Data section start

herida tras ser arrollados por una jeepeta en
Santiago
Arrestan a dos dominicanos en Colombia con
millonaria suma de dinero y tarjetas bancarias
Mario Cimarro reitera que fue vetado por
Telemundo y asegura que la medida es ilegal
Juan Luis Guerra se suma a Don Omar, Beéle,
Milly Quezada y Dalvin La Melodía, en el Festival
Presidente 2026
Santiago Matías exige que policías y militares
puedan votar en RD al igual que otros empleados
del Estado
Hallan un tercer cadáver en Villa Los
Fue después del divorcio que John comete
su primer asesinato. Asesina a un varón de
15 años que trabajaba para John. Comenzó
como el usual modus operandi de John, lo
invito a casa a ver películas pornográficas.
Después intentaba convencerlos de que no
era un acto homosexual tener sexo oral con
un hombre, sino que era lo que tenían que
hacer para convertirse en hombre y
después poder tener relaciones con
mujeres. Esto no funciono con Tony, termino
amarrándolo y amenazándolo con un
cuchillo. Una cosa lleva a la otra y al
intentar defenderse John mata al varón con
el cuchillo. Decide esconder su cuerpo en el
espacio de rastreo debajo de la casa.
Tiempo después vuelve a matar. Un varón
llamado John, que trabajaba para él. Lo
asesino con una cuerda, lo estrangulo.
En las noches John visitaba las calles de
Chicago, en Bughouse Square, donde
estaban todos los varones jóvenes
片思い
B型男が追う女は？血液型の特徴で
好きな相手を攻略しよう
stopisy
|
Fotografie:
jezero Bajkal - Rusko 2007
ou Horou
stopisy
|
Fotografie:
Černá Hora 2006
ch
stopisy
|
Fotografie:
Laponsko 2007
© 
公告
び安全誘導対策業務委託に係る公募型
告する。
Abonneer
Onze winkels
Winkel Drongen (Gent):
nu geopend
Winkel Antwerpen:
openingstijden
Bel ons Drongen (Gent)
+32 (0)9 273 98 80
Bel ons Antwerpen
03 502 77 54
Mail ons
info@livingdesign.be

Data section end
Data section start

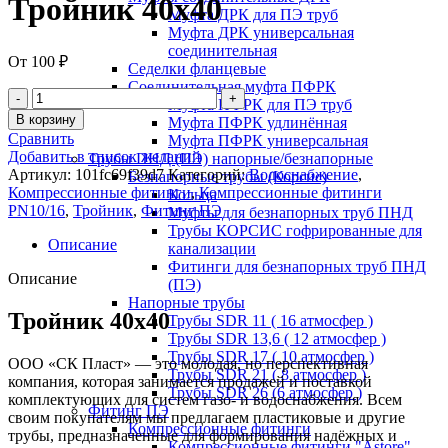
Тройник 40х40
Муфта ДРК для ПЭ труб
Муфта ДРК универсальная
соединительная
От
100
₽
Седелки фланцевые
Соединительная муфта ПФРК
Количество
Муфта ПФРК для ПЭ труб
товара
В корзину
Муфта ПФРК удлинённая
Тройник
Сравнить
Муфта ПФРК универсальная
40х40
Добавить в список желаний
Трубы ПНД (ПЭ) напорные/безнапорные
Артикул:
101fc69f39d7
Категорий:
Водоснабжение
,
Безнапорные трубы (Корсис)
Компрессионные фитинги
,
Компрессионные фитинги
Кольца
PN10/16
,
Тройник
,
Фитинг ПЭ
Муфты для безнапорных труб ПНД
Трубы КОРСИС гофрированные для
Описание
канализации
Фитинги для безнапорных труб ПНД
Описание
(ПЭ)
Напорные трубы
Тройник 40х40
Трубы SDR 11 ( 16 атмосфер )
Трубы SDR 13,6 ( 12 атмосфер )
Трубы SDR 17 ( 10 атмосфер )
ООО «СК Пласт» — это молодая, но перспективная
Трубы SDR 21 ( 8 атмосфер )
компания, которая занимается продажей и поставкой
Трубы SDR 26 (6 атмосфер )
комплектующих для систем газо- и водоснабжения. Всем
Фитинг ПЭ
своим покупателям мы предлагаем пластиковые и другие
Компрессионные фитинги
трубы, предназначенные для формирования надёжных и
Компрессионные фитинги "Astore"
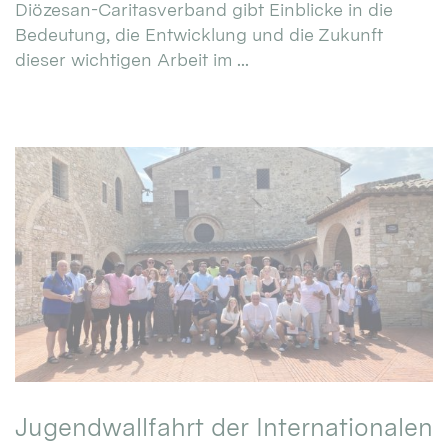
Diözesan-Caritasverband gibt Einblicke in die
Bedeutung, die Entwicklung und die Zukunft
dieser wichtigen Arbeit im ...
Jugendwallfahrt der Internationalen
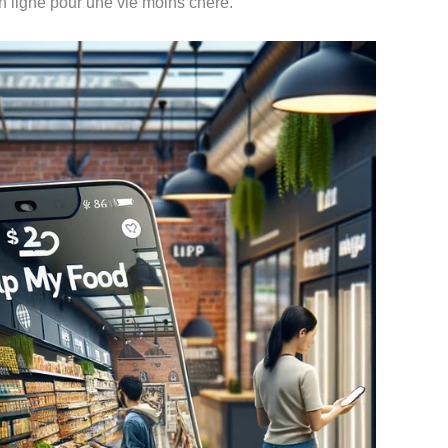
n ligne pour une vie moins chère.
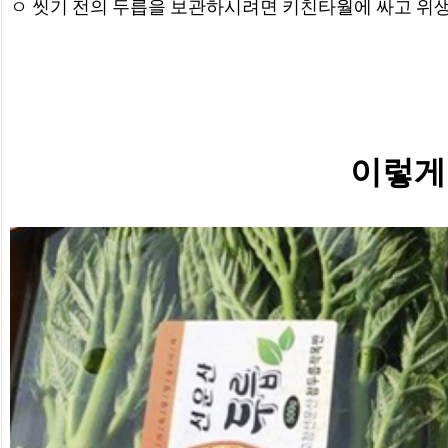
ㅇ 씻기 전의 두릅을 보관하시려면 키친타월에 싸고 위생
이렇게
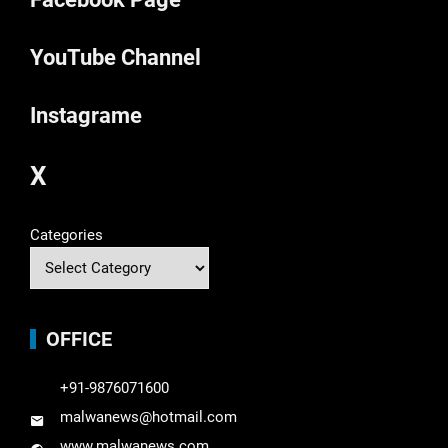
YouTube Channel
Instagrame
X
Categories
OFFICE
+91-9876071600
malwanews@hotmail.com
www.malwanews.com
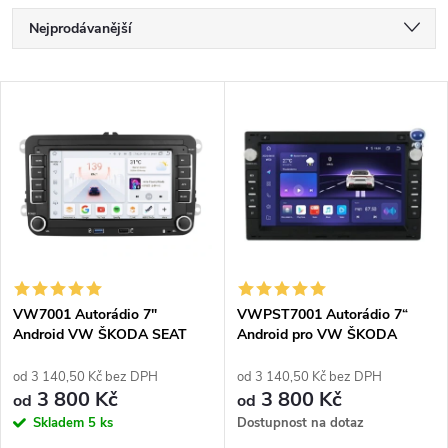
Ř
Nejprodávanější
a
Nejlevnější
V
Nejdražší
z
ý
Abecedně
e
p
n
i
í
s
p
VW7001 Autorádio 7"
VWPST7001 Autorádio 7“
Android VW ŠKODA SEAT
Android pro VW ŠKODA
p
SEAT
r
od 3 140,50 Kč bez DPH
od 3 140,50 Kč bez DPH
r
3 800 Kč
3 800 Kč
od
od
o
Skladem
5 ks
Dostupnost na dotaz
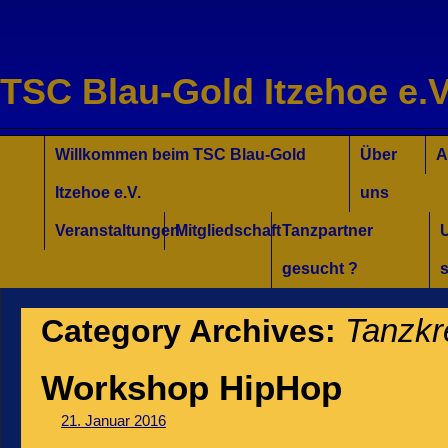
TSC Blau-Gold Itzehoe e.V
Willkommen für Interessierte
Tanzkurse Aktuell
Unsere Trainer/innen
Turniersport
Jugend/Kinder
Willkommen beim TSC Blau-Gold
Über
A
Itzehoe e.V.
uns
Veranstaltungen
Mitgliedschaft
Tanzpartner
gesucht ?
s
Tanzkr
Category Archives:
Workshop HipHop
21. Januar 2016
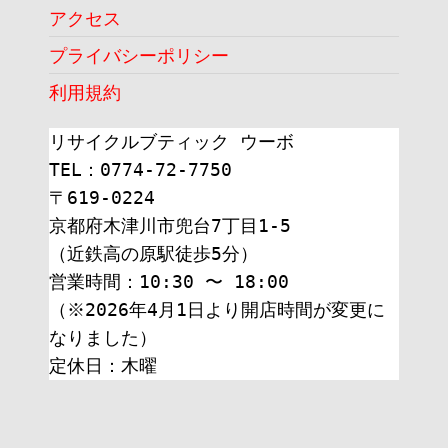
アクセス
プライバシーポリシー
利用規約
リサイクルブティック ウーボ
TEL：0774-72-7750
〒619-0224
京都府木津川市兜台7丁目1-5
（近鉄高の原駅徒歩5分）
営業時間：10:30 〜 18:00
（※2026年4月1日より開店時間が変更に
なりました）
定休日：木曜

Data section end

### Brief
Please report how many lines in the records contain the string "Willkommen", and write nothing besides that number.

### Answer for the task
2